L’ipercalciuria, come la proteinuria BPM, può essere identificata solo attraverso esami di laboratorio specifici. Il semplice esame delle urine è spesso normale anche se a volte l’ipercalciuria può accompagnarsi a ematuria, cioè all’anomala presenza di globuli rossi nelle urine.
La causa di ipercalciuria nella malattia di Dent non è ancora del tutto chiara. Un potenziale meccanismo responsabile è il mancato riassorbimento tubulare dell’ormone paratiroideo, una proteina a basso peso molecolare che regola l’escrezione del calcio. Inoltre, potrebbe essere coinvolta la perdita di una proteina che lega la vitamina D, anch’essa responsabile della regolazione del calcio. Un altro potenziale meccanismo è il rilascio di calcio da parte dell’osso a causa di un incremento del riassorbimento osseo dovuto all’acidosi metabolica, un’altra caratteristica della malattia di Dent.

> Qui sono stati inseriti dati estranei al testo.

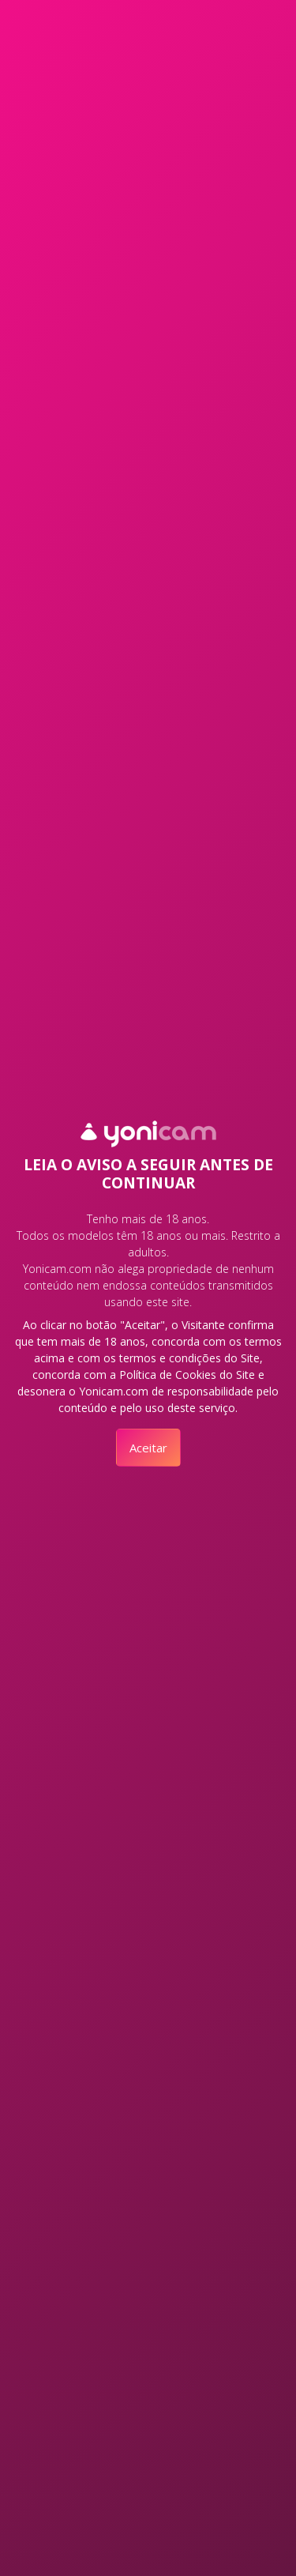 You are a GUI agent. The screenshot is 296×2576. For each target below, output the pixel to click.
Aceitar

Per valutare l’escrezione di calcio nelle urine si raccomanda una raccolta delle urine delle 24 ore. Se ciò non è possibile, ad esempio nei bambini piccoli che portano il pannolino, può essere determinato il rapporto tra la concentrazione urinaria di calcio e quella di creatinina in un campione di urine spot, tuttavia questo metodo è meno accurato.
L’aumento della concentrazione di calcio nelle urine porta alla sua cristallizzazione e quindi alla calcificazione del tessuto renale (nefrocalcinosi) e formazione di calcoli renali (nefrolitiasi).
Le calcificazioni renali e i calcoli renali possono essere visualizzati con l’ecografia. A volte il primo sintomo che suggerisce la presenza di calcoli renali è il riscontro di sangue nelle urine, spesso visibile solo al microscopio (“ematuria microscopica”).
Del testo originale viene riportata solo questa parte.